No entanto, pretende-se buscar nas ferramentas ofertadas pelo Direito, no princípio da sustentabilidade e na educação ambiental, pressupostos para a construção de uma agricultura sustentável, no sentido de uma transposição do modelo do agronegócio. A interdisciplinaridade necessária encontra-se na relação entre a esfera econômica e o campo jurídico, o qual busca agregar valores ecológicos às práticas econômicas. Dessa forma, os tópicos seguintes tratarão dos conceitos legais e doutrinários dos princípios citados e do entendimento dos autores acerca da agricultura sustentável.
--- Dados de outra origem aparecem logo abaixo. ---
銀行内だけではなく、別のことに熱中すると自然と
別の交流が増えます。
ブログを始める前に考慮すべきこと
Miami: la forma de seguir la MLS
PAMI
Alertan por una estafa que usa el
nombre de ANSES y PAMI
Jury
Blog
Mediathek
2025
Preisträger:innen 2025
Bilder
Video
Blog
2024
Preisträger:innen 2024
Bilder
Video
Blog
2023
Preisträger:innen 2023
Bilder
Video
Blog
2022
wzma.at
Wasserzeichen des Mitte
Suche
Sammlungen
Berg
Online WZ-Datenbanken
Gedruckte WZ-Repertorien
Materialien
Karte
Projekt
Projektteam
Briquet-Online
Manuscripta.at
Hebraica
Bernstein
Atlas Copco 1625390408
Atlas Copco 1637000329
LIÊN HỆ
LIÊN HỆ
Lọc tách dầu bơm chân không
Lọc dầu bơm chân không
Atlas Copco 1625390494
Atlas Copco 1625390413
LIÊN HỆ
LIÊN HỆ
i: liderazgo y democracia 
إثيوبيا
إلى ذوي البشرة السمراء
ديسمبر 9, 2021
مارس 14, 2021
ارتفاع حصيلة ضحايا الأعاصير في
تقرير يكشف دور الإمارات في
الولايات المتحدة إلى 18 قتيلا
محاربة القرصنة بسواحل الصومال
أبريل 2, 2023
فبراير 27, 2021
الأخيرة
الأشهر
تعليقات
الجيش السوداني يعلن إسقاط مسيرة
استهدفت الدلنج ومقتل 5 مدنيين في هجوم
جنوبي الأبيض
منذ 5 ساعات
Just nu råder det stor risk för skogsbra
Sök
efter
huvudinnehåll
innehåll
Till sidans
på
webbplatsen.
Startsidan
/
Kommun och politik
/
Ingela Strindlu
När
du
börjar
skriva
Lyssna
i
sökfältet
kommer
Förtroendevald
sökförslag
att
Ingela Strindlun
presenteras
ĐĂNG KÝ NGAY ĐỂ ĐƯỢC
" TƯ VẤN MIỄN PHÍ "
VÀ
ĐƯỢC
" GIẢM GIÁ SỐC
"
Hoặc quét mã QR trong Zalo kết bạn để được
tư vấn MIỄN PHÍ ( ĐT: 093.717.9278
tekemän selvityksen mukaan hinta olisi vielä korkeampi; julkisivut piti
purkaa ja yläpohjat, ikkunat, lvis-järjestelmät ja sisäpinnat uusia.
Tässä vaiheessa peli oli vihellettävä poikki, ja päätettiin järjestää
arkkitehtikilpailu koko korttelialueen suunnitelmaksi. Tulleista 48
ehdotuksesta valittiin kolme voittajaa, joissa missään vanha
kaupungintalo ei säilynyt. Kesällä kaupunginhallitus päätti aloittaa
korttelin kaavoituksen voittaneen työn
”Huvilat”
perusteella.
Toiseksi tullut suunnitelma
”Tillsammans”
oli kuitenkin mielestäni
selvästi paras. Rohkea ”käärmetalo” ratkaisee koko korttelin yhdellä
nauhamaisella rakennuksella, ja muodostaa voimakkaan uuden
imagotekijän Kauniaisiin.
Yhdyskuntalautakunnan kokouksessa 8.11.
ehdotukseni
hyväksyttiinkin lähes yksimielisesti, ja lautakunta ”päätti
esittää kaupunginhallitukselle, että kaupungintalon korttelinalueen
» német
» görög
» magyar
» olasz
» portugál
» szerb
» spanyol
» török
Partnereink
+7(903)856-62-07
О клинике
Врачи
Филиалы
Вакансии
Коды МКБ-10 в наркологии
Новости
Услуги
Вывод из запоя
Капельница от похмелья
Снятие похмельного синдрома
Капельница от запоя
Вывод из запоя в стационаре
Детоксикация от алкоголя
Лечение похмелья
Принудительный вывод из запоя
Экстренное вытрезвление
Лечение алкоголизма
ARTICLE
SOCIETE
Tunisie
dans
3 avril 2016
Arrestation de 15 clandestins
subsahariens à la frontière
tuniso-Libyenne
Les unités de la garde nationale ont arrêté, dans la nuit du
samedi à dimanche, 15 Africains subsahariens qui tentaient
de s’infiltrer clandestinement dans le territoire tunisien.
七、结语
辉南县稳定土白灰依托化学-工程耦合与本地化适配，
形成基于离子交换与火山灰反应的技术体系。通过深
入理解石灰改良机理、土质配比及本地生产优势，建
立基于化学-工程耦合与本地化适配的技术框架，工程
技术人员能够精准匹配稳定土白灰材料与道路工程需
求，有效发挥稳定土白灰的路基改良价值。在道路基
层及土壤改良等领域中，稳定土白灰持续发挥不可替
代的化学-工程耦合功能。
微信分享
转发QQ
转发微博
2. PRINCÍPIOS DO DIREITO AMBIENTAL: A EDUCAÇÃO AMBIENTAL E A SUSTENTABILIDADE

Não sem razão as relações entre economia e natureza são de contrastes e contradições. Enquanto o modelo econômico de mercado vislumbra a necessidade de crescimento quantitativo, destaca-se a busca de acumulação sob o signo da lei do valor de mercado como regra geral. A lógica subjacente à lei do valor está contida na ideia de racionalidade instrumental, é dizer, como mero cálculo situacional de custos e benefícios – a busca por comprar mercadorias por valores abaixo do valor de venda. A ideia, portanto, é de conseguir o maior lucro em taxa de juros suportável.

Os fenômenos naturais, igualmente são regidos por leis, ditas naturais. Tomando como exemplo a produção agrícola, desde a plantação até a colheita é necessário um período determinado. Contudo, a economia, orientada por valores como a eficiência, competitividade, lucratividade, acumulação, age sobre a natureza na intenção de minimização de custos e maximização de benefícios. Ao agir sobre a natureza, alterando seus ciclos, leis e sistemas de operacionalidade, o pensamento econômico torna-se agente de degradação e coautora da crise ambiental.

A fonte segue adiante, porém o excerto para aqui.